A Cave of Her Own
When I was a kid, I remember going to my dad’s office all the time. I loved it there, and since he was a university professor, he had a ton of freedom and could pretty much bring us along whenever he wanted. He would walk down to the university daycare and pick me up after preschool, and the two of us would walk, hand in hand, back to his office building. We’d take the elevator up to the fourth floor, stopping at the vending machine on the way for treats, and head to his office and lab area. He had a small office, filled to the brim with books and papers and unorganized clutter. He also had a teaching lab, where graduate students would look at cell embryos and work on experiments that would be later shipped to Kennedy Space Center for launch into space. They may have been annoyed with the four-year-old running around, but they never acted like it. They’d give me candy and keep special treats in their desks. I’d draw them pictures and they’d post them proudly over their workspaces.

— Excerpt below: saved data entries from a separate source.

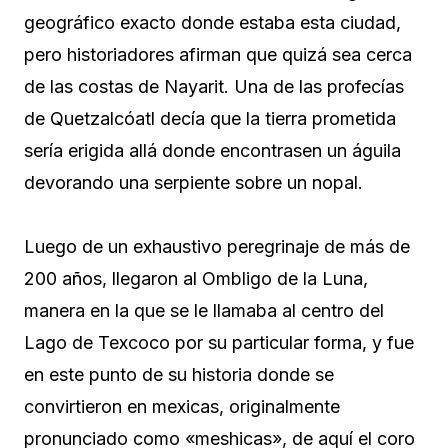
geográfico exacto donde estaba esta ciudad,
pero historiadores afirman que quizá sea cerca
de las costas de Nayarit. Una de las profecías
de Quetzalcóatl decía que la tierra prometida
sería erigida allá donde encontrasen un águila
devorando una serpiente sobre un nopal.
Luego de un exhaustivo peregrinaje de más de
200 años, llegaron al Ombligo de la Luna,
manera en la que se le llamaba al centro del
Lago de Texcoco por su particular forma, y fue
en este punto de su historia donde se
convirtieron en mexicas, originalmente
pronunciado como «meshicas», de aquí el coro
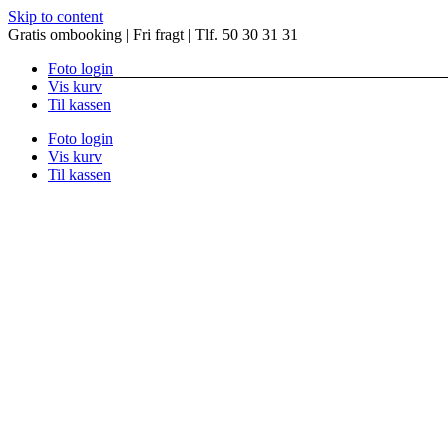
Skip to content
Gratis ombooking | Fri fragt | Tlf. 50 30 31 31
Foto login
Vis kurv
Til kassen
Foto login
Vis kurv
Til kassen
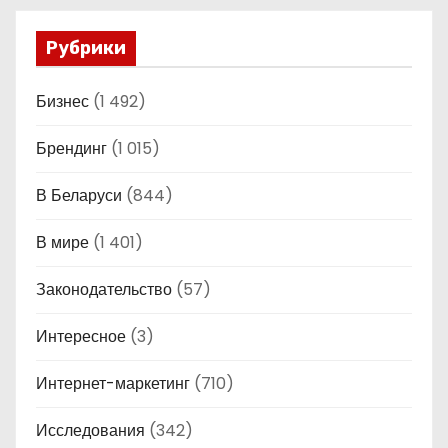
Рубрики
Бизнес
(1 492)
Брендинг
(1 015)
В Беларуси
(844)
В мире
(1 401)
Законодательство
(57)
Интересное
(3)
Интернет-маркетинг
(710)
Исследования
(342)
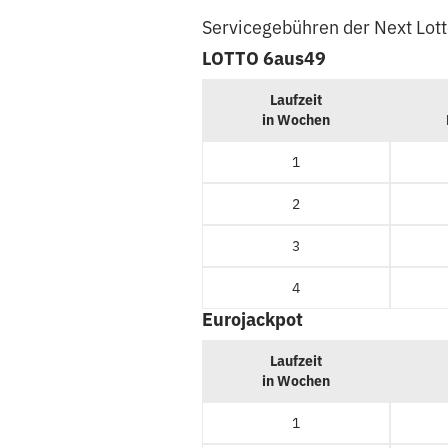
Servicegebühren der Next Lot
LOTTO 6aus49
Laufzeit
in Wochen
1
2
3
4
Eurojackpot
Laufzeit
in Wochen
1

Eventually I’d settle in right underneath the extra desk my dad kept in his office. I’d create a path through the stacked books and papers, sometimes stacked as tall as me, and would go into my “cave,” the area underneath the desk. I decorated it with drawings and pictures, I’d read books with a flashlight and enjoy whatever special treat I’d picked from the vending machine. My dad would sit at his own desk, close by, working quietly, but always stopping if I needed help or wanted to show him something. Now my dad has risen in the ranks and no longer uses that old office. He has a fancy desk in a different building, one with a nameplate that says “Dean of Arts and Sciences” on it. But his old office is still there, shut up tight, untouched since he was promoted years ago. He claims he never had time to clean it out, and no one needed it, so there it sits. A time capsule, with my faded drawings still decorating the walls.
There are days when being a working parent is just too much for me. Days when all I want is to let Lulu sleep in, instead of forcing her awake before the sun is up. Days when I feel like I’m just missing so much. Preparing for this new baby, touring daycares and paying entrance fees, makes it worse. I start to worry and wonder, am I doing the right thing? Am I ruining them? Will they resent the fact that I worked, instead of staying home with them, making cookies and going to the zoo?
But then I have those days. Lu comes to work with me, awed by my job and my work clothes and my office. Running from desk to desk, office to office, saying hi to everyone and receiving treats. And soon enough she settles in with a special treat from the vending machine and a box of crayons, and before I know it, I look under my desk and see this:
When we leave, she begs to come back again. She can’t wait to spend another day at mommy’s work. And I know that these memories will always be with her, as strong as ones depicting a trip to the zoo.
I may not be doing it the way everyone else does, but I think I’m getting it right.